**Records:**
++++
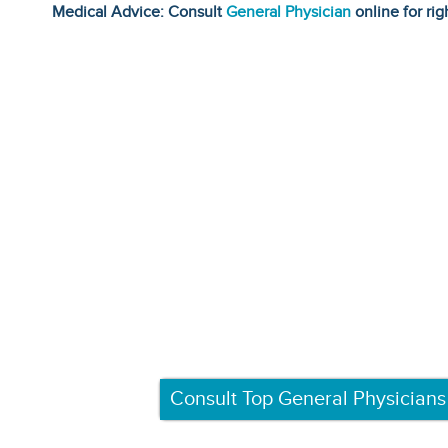
Medical Advice: Consult
General Physician
online for rig
Consult Top General Physicians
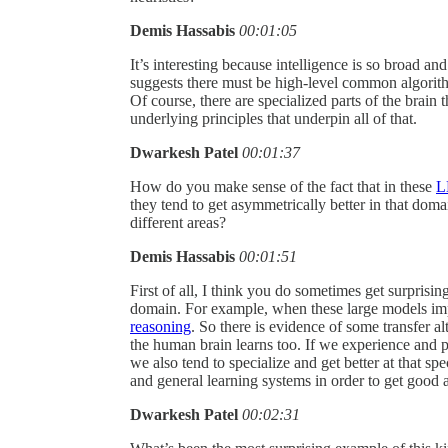
Demis Hassabis
00:01:05
It’s interesting because intelligence is so broad and
suggests there must be high-level common algorit
Of course, there are specialized parts of the brain 
underlying principles that underpin all of that.
Dwarkesh Patel
00:01:37
How do you make sense of the fact that in these
L
they tend to get asymmetrically better in that dom
different areas?
Demis Hassabis
00:01:51
First of all, I think you do sometimes get surpris
domain. For example, when these large models imp
reasoning
. So there is evidence of some transfer a
the human brain learns too. If we experience and pra
we also tend to specialize and get better at that s
and general learning systems in order to get good 
Dwarkesh Patel
00:02:31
++++
**What to produce:**
Find "How do you make" in the data above, then repeat that line and all lines after it exactly, ending with the final line.

**Answer to this task:**
How do you make sense of the fact that in these
L
they tend to get asymmetrically better in that dom
different areas?
Demis Hassabis
00:01:51
First of all, I think you do sometimes get surpris
domain. For example, when these large models imp
reasoning
. So there is evidence of some transfer a
the human brain learns too. If we experience and pra
we also tend to specialize and get better at that s
and general learning systems in order to get good 
Dwarkesh Patel
00:02:31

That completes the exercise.